To increase your chances of getting a lower interest rate, Polinori suggests assessing your own risk factors. He says it’s a good idea to check your credit every six months to make sure there aren’t any errors on your report that could cost you.
What Else To Consider When Choosing a Mortgage Interest Rate
Interest rates aren’t the only factor you should consider when choosing a mortgage offer.
“It is understandably tempting to go with the lender with the lowest mortgage rate, but borrowers should ask questions about all elements of the contract,” Valladares says. “They should look carefully to understand what is the structure of the loan.”
When a lender is offering a low interest rate, remember that you’ll pay additional fees to get the loan — including origination fees, PMI if applicable, and more. Fees will vary between lenders, so it’s worth comparing options.
By law, mortgage lenders must provide a loan estimate that lists the loan’s projected interest rate, monthly payment, and total closing costs. You should receive the loan estimate within three business days after submitting your mortgage application.
“Borrowers should also ask for a list of all fees and what they are about,” Valladares says.
Since your loan term will last up to 30 years, you can think of your mortgage lender as a long-term business relationship. As such, you should pay attention to how trustworthy and reliable the lender is known to be.
“The most crucial factor in choosing a lender during a home purchase or refinance transaction is communication and trust,” Polinori says. “It’s extremely important to not only find a company that has an excellent reputation but to also find a loan officer with experience and knowledge in their field.”
In addition to your own impression of the lender, you should check out online reviews.
“Borrowers should do research at business bureaus, consumer reports, and social media about the reputation of the lender,” Valladares says.
Future Mortgage Interest Rates
How do you know whether mortgage rates are going up or down? It can be useful to keep track of the federal funds rate to forecast where mortgage rates might be headed.
“Borrowers should monitor U.S. Treasury yields as well as interest rate futures to estimate the direction of mortgage rates,” Valladares says. “They should also read Federal Reserve reports about the U.S. economy. In addition, reports from Freddie and Fannie Mae are also useful.”
Mortgage Interest Rate FAQ
Mortgage rates are a complicated topic, so it’s understandable to have questions about how they work.

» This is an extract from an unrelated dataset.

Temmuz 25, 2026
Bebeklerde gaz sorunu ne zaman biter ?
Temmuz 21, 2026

One major reason why mortgage rates are currently high is the effective federal funds rate. As of Jan. 27, 2023, the effective federal funds rate is 4.33% — the highest it has been since 2007.
If you buy when rates are high, you have a few options. One option, of course, is to keep the loan. However, if rates fall, you can consider refinancing to a mortgage with a lower interest rate, if qualified.

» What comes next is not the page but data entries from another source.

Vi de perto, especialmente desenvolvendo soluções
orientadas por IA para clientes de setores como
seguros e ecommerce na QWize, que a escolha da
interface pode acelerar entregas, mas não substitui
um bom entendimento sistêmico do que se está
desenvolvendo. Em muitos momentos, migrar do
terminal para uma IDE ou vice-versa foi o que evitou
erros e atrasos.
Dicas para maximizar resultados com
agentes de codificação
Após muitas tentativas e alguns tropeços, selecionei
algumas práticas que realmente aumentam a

The Bottom Line on Mortgage Interest Rates
Mortgage interest rates are just one piece of the homebuying puzzle, but they can have a big impact on how much you pay each month and over the life of your loan. While mortgage rate changes can signal the right time to take out a home loan, there are many different factors — within and outside of your control — that will influence the interest rate you get. If you’re looking to become a first-time homebuyer soon, you should evaluate how your current financial situation and market conditions will affect what kind of interest rates are on the table.
T.J. Porter contributed to the reporting of this article.